L’écriture comme processus de création

Hommage à Marcel Duchamp, Toulouse, © NJ 2018

 

1. Le processus est une histoire longue

Dans son étymologie, le « processus » nous donne « procédure », et aussi « progrès » et « progression ». L’étymologie nous permet de comprendre quelle trajectoire les mots ont parcouru avant d’être employé, mais elle permet aussi de pointer l’origine ou la racine qui est toujours présente. L’anthropologue anglais Tim Ingold utilise beaucoup cette démarche.

Dans le processus, il y a cette idée que l’on part d’un point pour arriver à un autre point, distant, et qu’il faut du temps pour y arriver. La notion de temps est essentielle dans le processus. Non seulement elle est essentielle, mais chacun va la vivre à son propre rythme. Cela renvoie à la notion d’aptitudes qui, selon chacune et chacun sera différente.

Par prolongement, nous avons aussi : « Croissance », « développement », « extension », avec par exemple, le processus de développement d’une plante, d’un arbre. Et entre la graine de haricot et celle de l’érable, ou du chêne, le temps n’est pas le même. Ecrire une note ou un mémoire, ou une thèse n’est pas la même chose en terme de quantité et de durée, mais c’est suivre un même processus.

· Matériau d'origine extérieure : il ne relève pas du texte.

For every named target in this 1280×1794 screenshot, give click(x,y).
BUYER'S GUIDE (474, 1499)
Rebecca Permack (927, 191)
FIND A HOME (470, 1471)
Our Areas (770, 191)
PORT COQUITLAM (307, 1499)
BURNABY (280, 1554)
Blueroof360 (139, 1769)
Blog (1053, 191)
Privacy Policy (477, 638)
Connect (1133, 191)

=> L’observation de la nature est un bon moyen pour comprendre cette notion de temps. On pourra lire avec intérêt le petit livre d’Elisée Reclus, Histoire d’un ruisseau.

Donc, le processus est un « Ensemble de phénomènes se déroulant dans le même ordre », dans le temps et dans un ordre prédéterminé pour reprendre la définition du Petit Robert.

On parle parfois de « processus irréversible », comme la dégénérescence, la maladie, la destruction d’un bien de consommation. Cela conduit à prévoir des étapes, comme dans une chaîne opératoire (fabrication d’un textile ou d’une maison).

Le processus c’est aussi une « Suite ordonnée d’opérations aboutissant à un résultat » qui nous donne procédure. Cette procédure doit suivre une règle établie. La règle est l’établissement d’un ordonnancement des opérations. Mais qui définit cette règle ? Qui ordonne ?

=> Dans l’organisation du processus d’écriture, nous avons donc une règle, un ordre, des étapes, une progression, un point de départ et un point d’arrivée.

2. Il n’y a pas de processus sans objectifs

Vous vous mettez devant une feuille blanche, s’il n’y a aucune raison de le faire, pourquoi le faire ?

La première étape qu’il faut réussir à franchir est qu’il faut définir les objectifs.

Objectifs définis et non définis = quels sont les objectifs ? Pour quel « public » écrire ? Il y a plusieurs raisons à l’écriture :

Ecrire pour soi (tenir un carnet intime ou un journal (diary); écrire pour son entourage (ex-time à travers les « réseaux sociaux »); écrire pour laisser une trace (postérité); écrire pour entretenir le débat intellectuel (mémoire)…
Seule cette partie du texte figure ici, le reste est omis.